During the molecular dynamics, structures are sampled at specified intervals
and stored. When the dynamics is complete, the stored structures are optimized
and sorted in terms of their energy. This procedure is similar to simulated
annealing, except that the temperature of the dynamics is not ramped up and
down in a cyclic fashion. At the beginning, the dynamics is immediately pulsed
up to the specified temperature with a random excitation on each of the free MM
degrees of freedom. An example of the key block, with good settings is given
below.
MD_SEARCH
TIME{PS} 100.0
N_STRUCTURES 100
TEMPERATURE 700.0
SUBEND
In the above example, the MM subsystems are heated up to a temperature
of 700 Kelvin. Dynamics is run for a total of 100 picoseconds, with a total of
101 structures sampled (100 plus the initial structure). Each structure is
sampled every 1.0 picoseconds. The default timestep is 0.5 femtoseconds, and
therefore in the above example 200,000 timesteps will be performed.
This global search technique is the most general and robust of the two methods
implemented. It is therefore the default global optimization method. This
subkey block is optional, since the default settings should work reasonably
with most systems.
Subkey block (optional, required if method selected)

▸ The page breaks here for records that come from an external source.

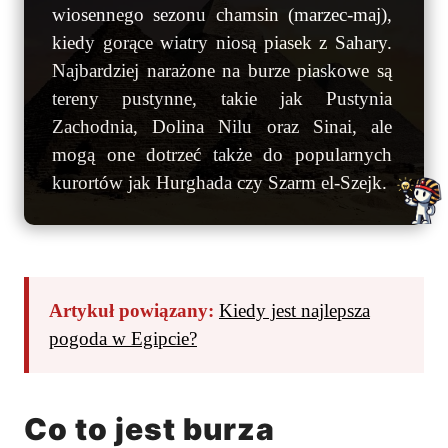
wiosennego sezonu chamsin (marzec-maj),
kiedy gorące wiatry niosą piasek z Sahary.
Najbardziej narażone na burze piaskowe są
tereny pustynne, takie jak Pustynia
Zachodnia, Dolina Nilu oraz Sinai, ale
mogą one dotrzeć także do popularnych
kurortów jak Hurghada czy Szarm el-Szejk.
Artykuł powiązany:
Kiedy jest najlepsza
pogoda w Egipcie?
Co to jest burza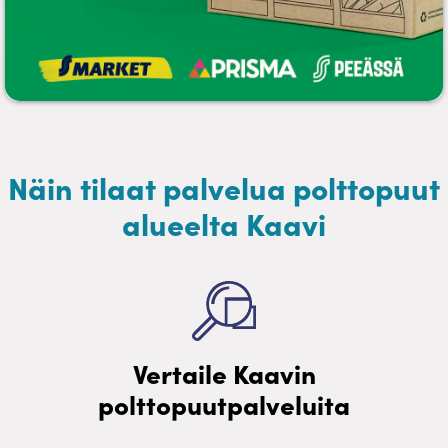
Näin tilaat palvelua polttopuut
alueelta Kaavi
Vertaile Kaavin
polttopuutpalveluita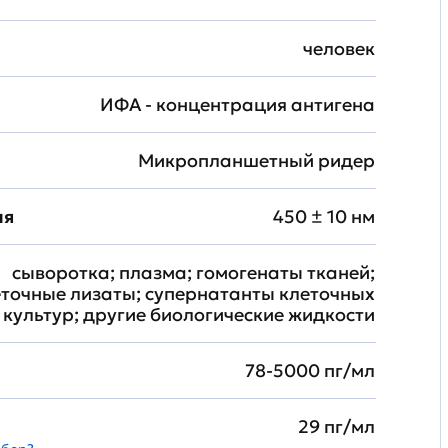
человек
ИФА - концентрация антигена
Микропланшетный ридер
ия
450 ± 10 нм
сыворотка; плазма; гомогенаты тканей;
еточные лизаты; супернатанты клеточных
культур; другие биологические жидкости
78-5000 пг/мл
29 пг/мл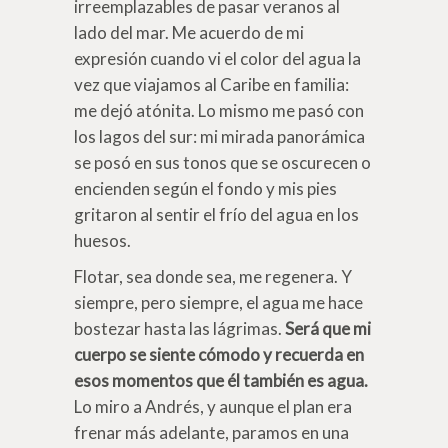
irreemplazables de pasar veranos al
lado del mar. Me acuerdo de mi
expresión cuando vi el color del agua la
vez que viajamos al Caribe en familia:
me dejó atónita. Lo mismo me pasó con
los lagos del sur: mi mirada panorámica
se posó en sus tonos que se oscurecen o
encienden según el fondo y mis pies
gritaron al sentir el frío del agua en los
huesos.
Flotar, sea donde sea, me regenera. Y
siempre, pero siempre, el agua me hace
bostezar hasta las lágrimas.
Será que mi
cuerpo se siente cómodo y recuerda en
esos momentos que él también es agua.
Lo miro a Andrés, y aunque el plan era
frenar más adelante, paramos en una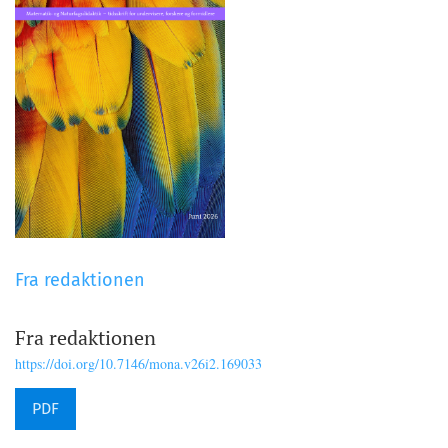
Fra redaktionen
Fra redaktionen
https://doi.org/10.7146/mona.v26i2.169033
PDF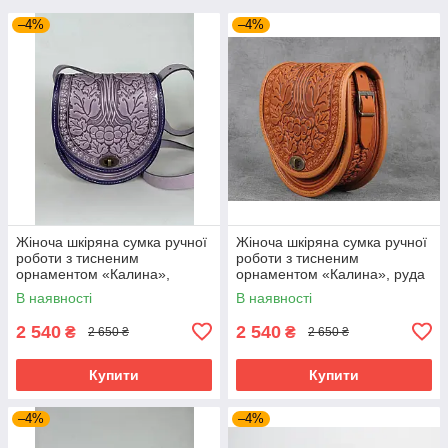
–4%
–4%
Жіноча шкіряна сумка ручної
Жіноча шкіряна сумка ручної
роботи з тисненим
роботи з тисненим
орнаментом «Калина»,
орнаментом «Калина», руда
бузкова сумка з натуральної
сумка з натуральної шкіри,
В наявності
В наявності
шкіри, 20*21*8 см
20*21*8 см
2 540
2 540
₴
₴
2 650 ₴
2 650 ₴
Купити
Купити
–4%
–4%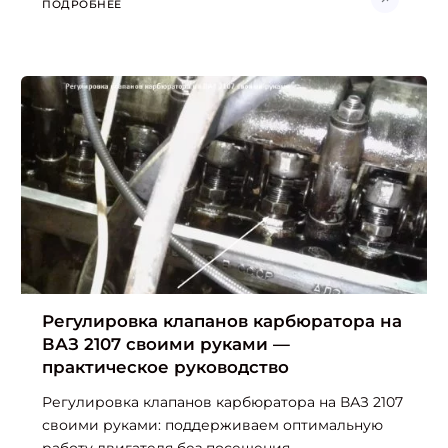
ПОДРОБНЕЕ
Регулировка клапанов карбюратора на
ВАЗ 2107 своими руками —
практическое руководство
Регулировка клапанов карбюратора на ВАЗ 2107
своими руками: поддерживаем оптимальную
работу двигателя без посещения...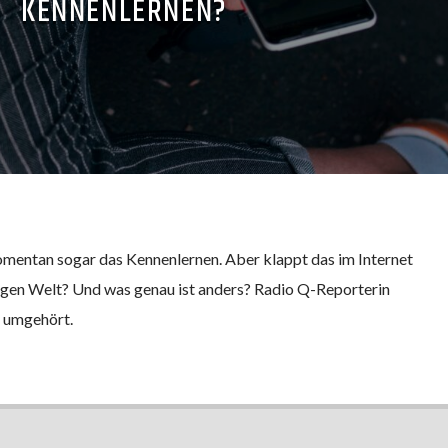
KENNENLERNEN?
 momentan sogar das Kennenlernen. Aber klappt das im Internet
ogen Welt? Und was genau ist anders? Radio Q-Reporterin
h umgehört.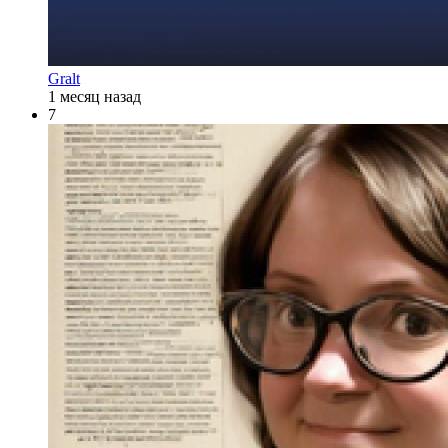
Gralt
1 месяц назад
7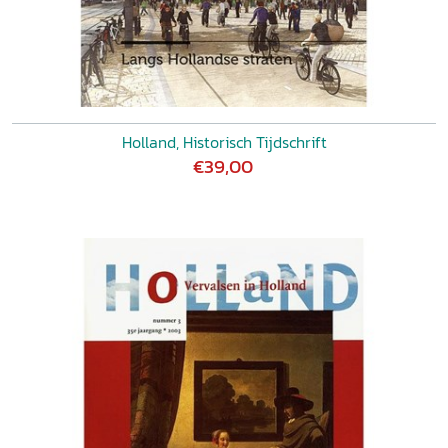
Holland, Historisch Tijdschrift
€39,00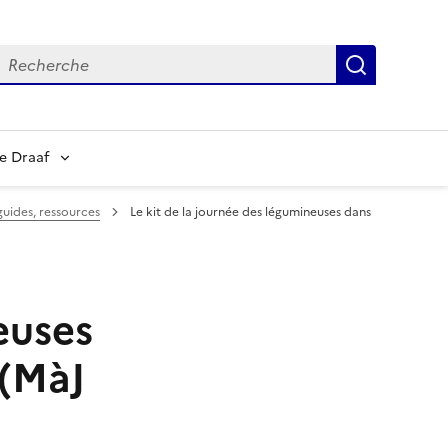
echerche
Recherch
e Draaf
 guides, ressources
Le kit de la journée des légumineuses dans
euses
 (MàJ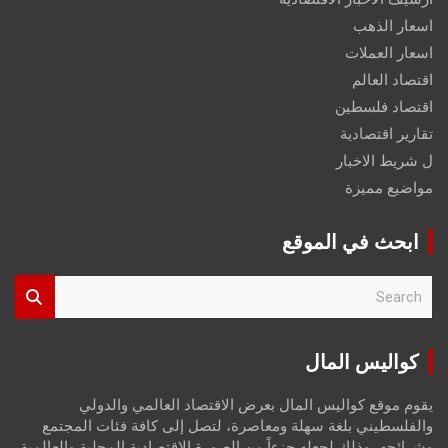
اسعار الذهب
اسعار العملات
اقتصاد العالم
اقتصاد فلسطين
تقارير اقتصادية
ل شريط الاخبار
مواضيع مميزة
ابحث في الموقع
S
e
a
r
كواليس المال
c
h
يقوم موقع كواليس المال بعرض الاقتصاد العالمي والدولي
والفلسطيني بلغة سهلة ومعاصرة، لتصل إلى كافة فئات المجتمع
وشرائحه، وذلك لجعله جزءاً من الصورة الاقتصادية المحلية والعالمية،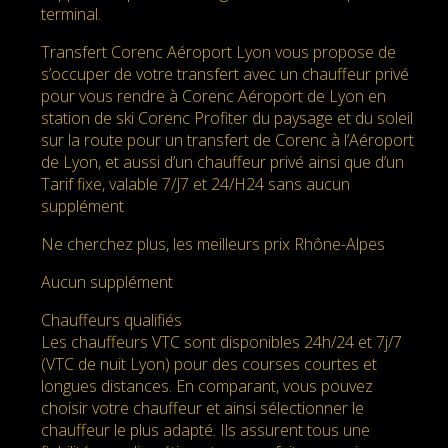
terminal.
Transfert Corenc Aéroport Lyon vous propose de
s’occuper de votre transfert avec un chauffeur privé
pour vous rendre à Corenc Aéroport de Lyon en
station de ski Corenc Profiter du paysage et du soleil
sur la route pour un transfert de Corenc à l’Aéroport
de Lyon, et aussi d’un chauffeur privé ainsi que d’un
Tarif fixe, valable 7/J7 et 24/H24 sans aucun
supplément
Ne cherchez plus, les meilleurs prix Rhône-Alpes
Aucun supplément
Chauffeurs qualifiés
Les chauffeurs VTC sont disponibles 24h/24 et 7j/7
(VTC de nuit Lyon) pour des courses courtes et
longues distances. En comparant, vous pouvez
choisir votre chauffeur et ainsi sélectionner le
chauffeur le plus adapté. Ils assurent tous une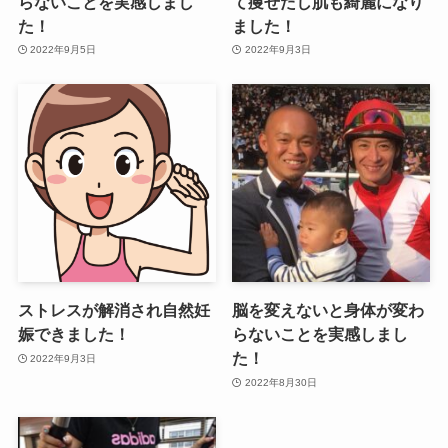
らないことを実感しまし
て痩せたし肌も綺麗になり
た！
ました！
2022年9月5日
2022年9月3日
ストレスが解消され自然妊
脳を変えないと身体が変わ
娠できました！
らないことを実感しまし
た！
2022年9月3日
2022年8月30日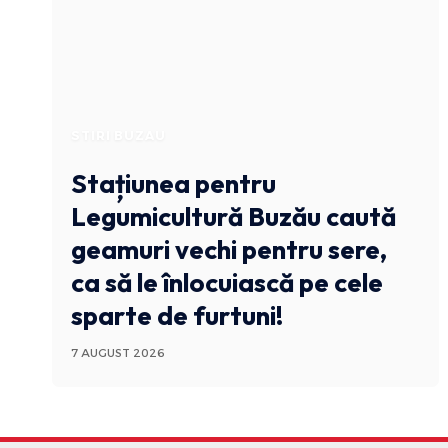
STIRI BUZAU
Stațiunea pentru
Legumicultură Buzău caută
geamuri vechi pentru sere,
ca să le înlocuiască pe cele
sparte de furtuni!
7 AUGUST 2026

The GRID method provides a systematic search for global minimum by rotating
about specified covalent bonds in the MM subsystem. This method is only
efficient for small systems or systems where the conformational variability is
confined to torsions involving a few bonds. The user must specify the bonds
that are to be rotated in the search, up to a maximum of 10, and the increment
(in degrees) by which the bonds are to be rotated between subsequent
structures. The program does not allow bonds that are
completely within the QM subsystem (link bonds are allowed, however, or
part of a ring system.
Finally, since QM atoms cannot be rotated, at least one of the two fragments
resulting from splitting the specified bond must contain no QM atoms. An
example of the key block is shown below where three bonds are rotated, in 60°
increments. 216 structures (6x6x6) will be generated corresponding to a full
360° rotation about the three bonds in 60° increments and all combinations
thereof.
GRID INCREMENT 60.0 BOND 7 - 6 BOND 8 - 7 BOND 9 - 8 SUBEND
NOTE: It is important to realize that the program uses the connection table specified in the input to determine which atoms to rotate.
Key block (optional)
This is used to assign custom masses to individual atoms. If no custom masses are specified, then the
default masses defined in the force field file are used. Below is example input.
MASSES 15 32.066 8 2.0 SUBEND
The first column is an integer specifying the atom number and the second column is a real specifying the custom mass of that atom in atomic mass units. The atoms need not be in any particular order and it is not necessary to specify custom masses for all atoms. It should be noted that only masses of the MM atoms and the link atoms could be customized. Masses of the QM atoms and the capping atoms are taken from the QM code.